Right so I get the distinction between all of the children knowing there is at least one red hat individually and them all knowing that each other also knows there is at least one red hat (the crux of what you are saying) and how the process works from there.
But I would argue that even before they are given the "common knowledge" by the teacher they can deduce this common knowledge exists for themselves. So now I'm not just saying they all individually know there is more than one red hat but that they ALSO know that the other two children must know there is at least one red hat, or rather they can deduce that common knowledge exists without being told it, it seems to me.
Why? Well let's look at each child's point of view and what they know each other knows (in other words what common knowledge they can deduce).
Child 1 individually knows that at least two hats are red. But Child 1 also knows that Child 2 knows there is at least one red hat because she knows that Child 2 can see Child 3's red hat but doesn't know what she sees when he looks at her (Child 1). This is the same for Child 1's knowledge of what Child 3 knows. So Child 1 not only knows there is at least one red hat (individually she knows there are at least 2 of course) but she also knows that both other children also know there is at least 1 red hat.
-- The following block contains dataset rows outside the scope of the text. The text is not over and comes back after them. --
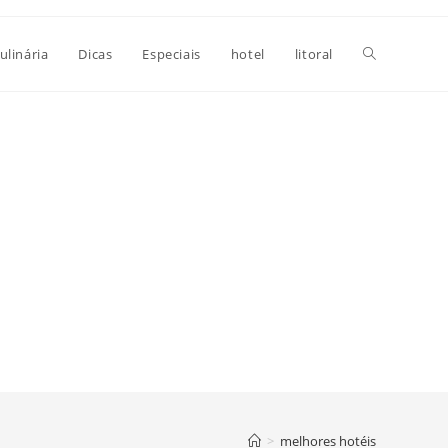
Alternar
ulinária
Dicas
Especiais
hotel
litoral
pesquisa
do
site
>
melhores hotéis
Because they are all wearing red hats this same logic is true for all three children so not only do they all know individually there is more than 1 red hat but they also all know that each other already knows there is at least one red hat. So before the game starts, without being told anything each child individually knows that...
* There are at least 2 red hats in the game.
* That the other children in the game know for sure at least one red hat is in the game.
The common knowledge (bullet point 2) is thus already there or rather it can be deduced by each of the children without being told.
I want to make it clear that I'm not saying I don't understand the 'chain of logic' they explain and how the common knowledge of "at least 1 red hat" changes the scenario, what I'm now stuck on is why this common knowledge itself can't be deduced from the scenario without having to be told it specifically.
So I'm back to div0's point earlier that it 'breaks' after more than 2 red hats are introduced. Let's look at if only two red hats were involved in the same scenario above, then I totally get why that 'extra' information from the teacher is needed. So let's say Child 1 is wearing a white hat and Children 2 and 3 are wearing red. In this scenario the common knowledge that at least one red hat exists can't be deduced by Child 2 or 3.
Why? Well once again, individually they all know there is at least one red hat. However Child 2 sees Child 1 wearing white and Child 3 wearing red, therefore she doesn't know if Child 3 is looking at 1 red and 1 white, or 2 whites. Thus she can't say that Child 3 knows there is at least 1 red hat as in her mind from Child 3's P.O.V they could still all be white. This is the same for Child 3's view of Child 2 of course.
I hope I've explained that clearly
Last edited:
I agree. Group 1 should also have been able to figure it out.
The only time Group 1 wouldn't be able to solve it is if there were all red, all black, or 2 or less of any one colour.
In the case of 7 reds and > 2 blacks, it is solvable by group 1, isn't it.